Start of Block

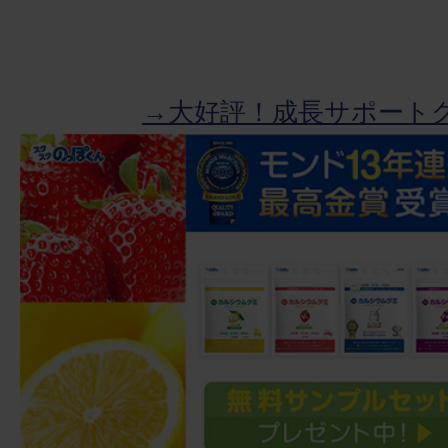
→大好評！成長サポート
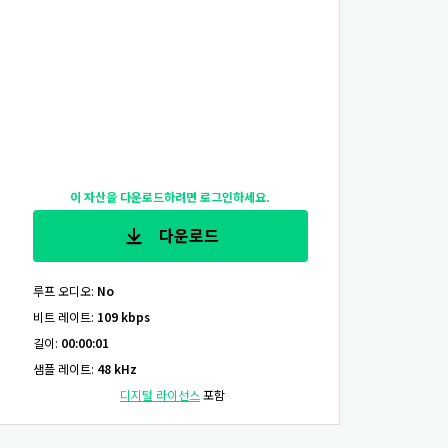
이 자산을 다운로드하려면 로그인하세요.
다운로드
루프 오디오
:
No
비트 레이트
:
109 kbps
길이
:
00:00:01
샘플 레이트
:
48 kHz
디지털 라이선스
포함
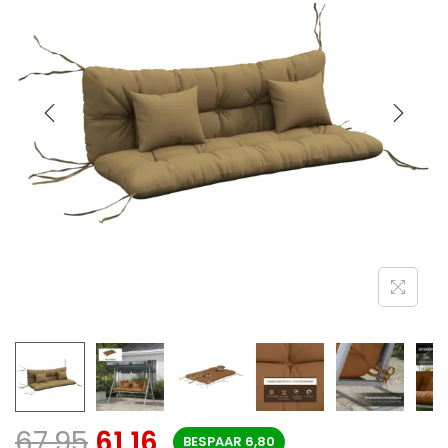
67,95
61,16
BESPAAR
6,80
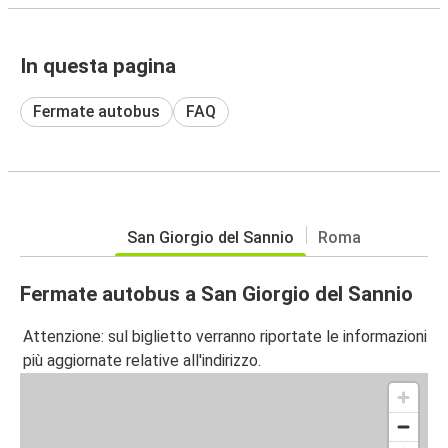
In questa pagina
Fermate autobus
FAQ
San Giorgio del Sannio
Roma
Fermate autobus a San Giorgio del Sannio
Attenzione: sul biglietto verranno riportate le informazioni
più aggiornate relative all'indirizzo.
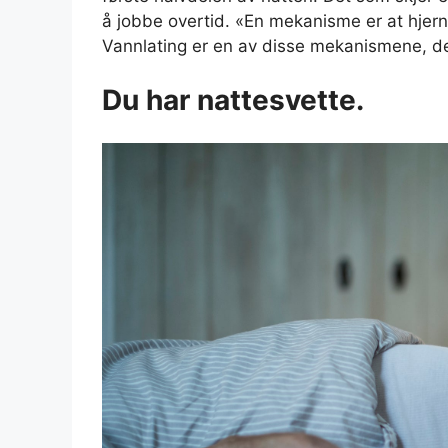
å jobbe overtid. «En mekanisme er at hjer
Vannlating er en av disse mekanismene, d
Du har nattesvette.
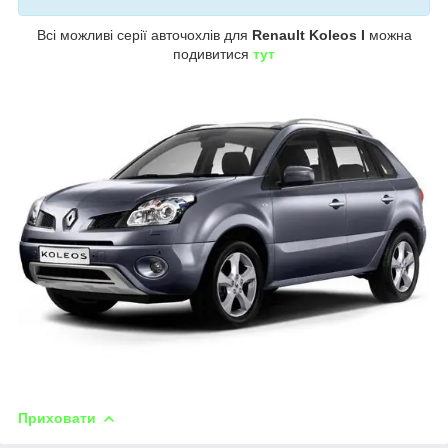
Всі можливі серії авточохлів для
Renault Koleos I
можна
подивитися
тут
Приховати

End of Block

Your response must reproduce the listing above word for word and must contain none of its pictures.

▸ **EXPECTED ANSWER**
→大好評！成長サポート
이 자산을 다운로드하려면 로그인하세요.
다운로드
루프 오디오
:
No
비트 레이트
:
109 kbps
길이
:
00:00:01
샘플 레이트
:
48 kHz
디지털 라이선스
포함
67,95
61,16
BESPAAR
6,80
In questa pagina
Fermate autobus
FAQ
San Giorgio del Sannio
Roma
Fermate autobus a San Giorgio del Sannio
Attenzione: sul biglietto verranno riportate le informazioni
più aggiornate relative all'indirizzo.
å jobbe overtid. «En mekanisme er at hjer
Vannlating er en av disse mekanismene, d
Du har nattesvette.
Всі можливі серії авточохлів для
Renault Koleos I
можна
подивитися
тут
Приховати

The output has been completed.